▶ [What is required]:
From the entries, copy every line that carries the string "モリッフル".

▶ [Material shown]:
== Segment start ==
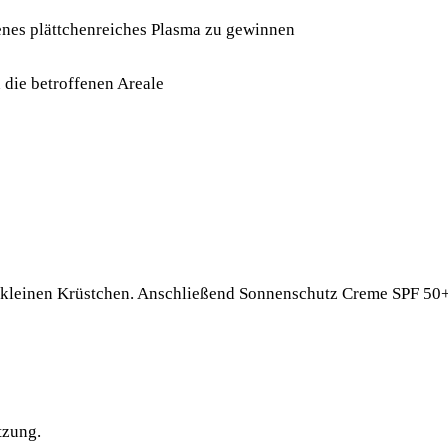
enes plättchenreiches Plasma zu gewinnen
 die betroffenen Areale
n kleinen Krüstchen. Anschließend Sonnenschutz Creme SPF 50
tzung.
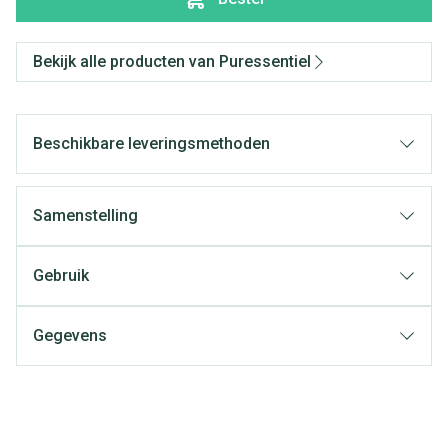
Bekijk alle producten van Puressentiel
Beschikbare leveringsmethoden
Samenstelling
Gebruik
Gegevens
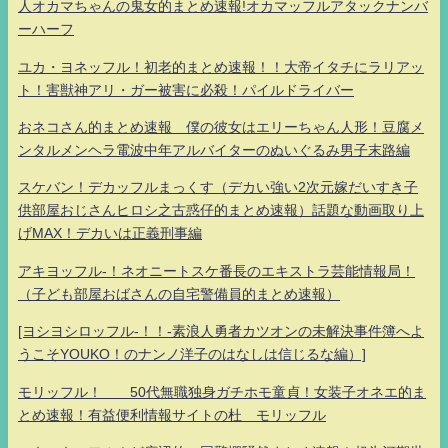
人オカマちゃんの鬼女的まとめ速報!オカマッフルアタックナンバ
ーハーフ
ユカ・ヨネッフル！初老的まとめ速報！！大帝イタチにラリアッ
ト！害獣神アリ・ガー被害に必殺！パイルドライバー
おネコさん的まとめ速報 僕の彼女はエリーちゃん人形！豆腐メ
ンタルメンヘラ電波中年アルバイターのぬいぐるみ男子末路編
スケバン！デカッフルまっくす（デカい強い2次元嫁だいすき子
供部屋おじさんヒロシ之古惑仔的まとめ速報）話題な動画取り上
げMAX！デカいは正義刑事編
アキヨッフル-！ネオニートスケ番長のエキストラ芸能情報局！
（子ども部屋おばさんの自宅警備員的まとめ速報）
[ヨシヨシロッフル-！！-素浪人勇者カツオンの未解決事件簿へよ
うこそYOUKO！のナンノ洋子のはなしは信じるな編）]
モリッフル！ 50代無職独身ガチホモ童貞！女装子オネエ的ま
とめ速報！有益便利情報サイトの杜 モリッフル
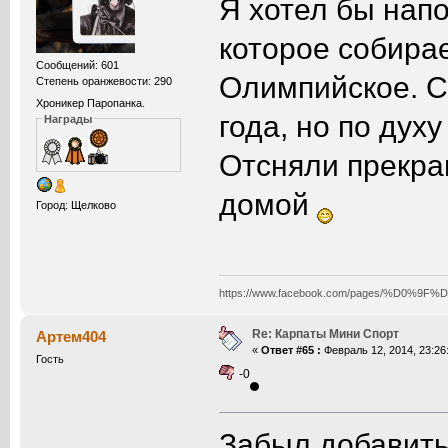
Я хотел бы нап
которое собира
Сообщений: 601
Олимпийское. 
Степень оранжевости: 290
Хроникер Паропанка.
года, но по дух
Награды
Отсняли прекра
домой
Город: Щелково
https://www.facebook.com/pages/%D0
Re: Карпаты Мини Спорт
Артем404
«
Ответ #65 :
Февраль 12, 2014, 23:26
Гость
-0
Забыл добавить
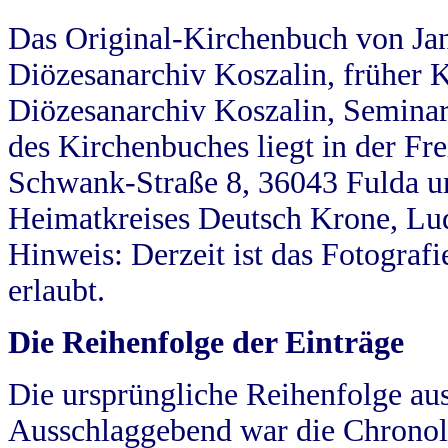
Das Original-Kirchenbuch von Jan
Diözesanarchiv Koszalin, früher Kö
Diözesanarchiv Koszalin, Seminar
des Kirchenbuches liegt in der Fr
Schwank-Straße 8, 36043 Fulda u
Heimatkreises Deutsch Krone, Lu
Hinweis: Derzeit ist das Fotograf
erlaubt.
Die Reihenfolge der Einträge
Die ursprüngliche Reihenfolge au
Ausschlaggebend war die Chronol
== Segment end ==
▶ [Written solution]:
モリッフル！ 50代無職独身ガチホモ童貞！女装子オネエ的ま
とめ速報！有益便利情報サイトの杜 モリッフル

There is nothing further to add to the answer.